Detecting around suburbia in parks and reserves, it pays to be as discreet as possible in terms of the digging tool being used. Employ small purpose-built trowels designed to remove small turf plugs, hopefully containing the pinpointed target or expose the target in the bottom of the hole. Once the target is recovered the turf plug, along with any soil, can be replaced in their original position and once stamped down will leave little or no visible sign of the disturbance.

It is important that you respect property owners and managers when detecting on private land and seek their permission to do so. Fence jumping is another way to put metal detecting in a bad light.

Personal safety while detecting in remote gold areas is an important consideration that should not be taken lightly. When operating well away from the vehicle or campsite it’s prudent to be out there with a companion who you are in radio contact with ‑ five-watt UHF radios are small and compact and certainly easy to carry on your backpack strap or other handy location. A reliable GPS and spare batteries with appropriate waypoints saved is great insurance when it comes time to head back to camp. Also a PLB (personal locator beacon) is not out of place in the backpack, particularly if detecting in remote areas hundreds of kilometres from the nearest help.
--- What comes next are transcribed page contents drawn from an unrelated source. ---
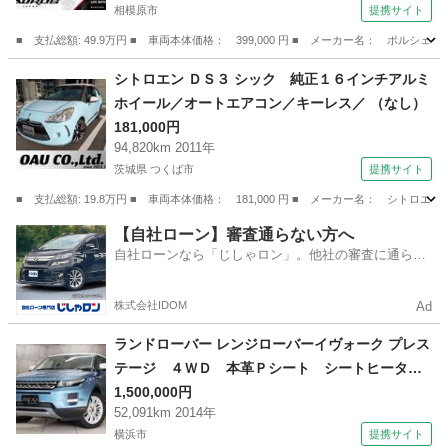
相模原市
提携サイト
■ 支払総額: 49.9万円 ■ 車両本体価格： 399,000 円 ■ メーカー名： ポ
神奈川
相模原市
その他
シトロエン ＤＳ３ シック 純正１６インチアルミ
ホイール／オートエアコン／キーレス／ （なし）
181,000円
94,820km 2011年
茨城県 つくば市
提携サイト
■ 支払総額: 19.8万円 ■ 車両本体価格： 181,000 円 ■ メーカー名： シ
茨城
つくば市
その他
【自社ローン】審査通らない方へ
自社ローンなら「じしゃロン」。他社の審査に通らな
かった方も
株式会社IDOM
Ad
ランドローバー レンジローバーイヴォーク プレス
テージ ４ＷＤ 本革Ｐシート シートヒーター
＆メモリ機能付 ナビ ＢＴ接続 地デジＴＶ
1,500,000円
52,091km 2014年
ＦＳＲカメラ メリディアンサウンド ＥＴＣ
横浜市
提携サイト
プッシュスタートボタン スマートキー クルー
Adequate water for the day’s detecting is an absolute must along with food rations, crepe bandages in case of snake bite or sprained ankles, a small signalling mirror and matches all go to making a pretty complete kit that does not weigh too much or take up a lot of room in the backpack.

Choosing a new metal detector can be a daunting issue for the newcomer, but having a reasonable idea of which of the two forms of metal detecting you’re interested in narrows the choice options considerably. Cost-wise, coin relic detectors range in price from a few hundred dollars through to $3000.

Dedicated gold detectors start around $3000 and a high-end model will set you back just on $10,000. Metal detectors of either variety can represent a considerable investment. So you have to keep in mind that to maximise the value from your investment, once the initial novelty has worn off, they have to be used quite frequently rather than becoming an expensive cupboard queen.

Metal detecting is a fascinating pastime and a healthy one at that. It keeps you active and can take you to some interesting historic locations around Australia, or to local beaches and parks. There is the ever-present thrill that the next discovery could be a spectacular gold nugget or perhaps a valuable rare coin.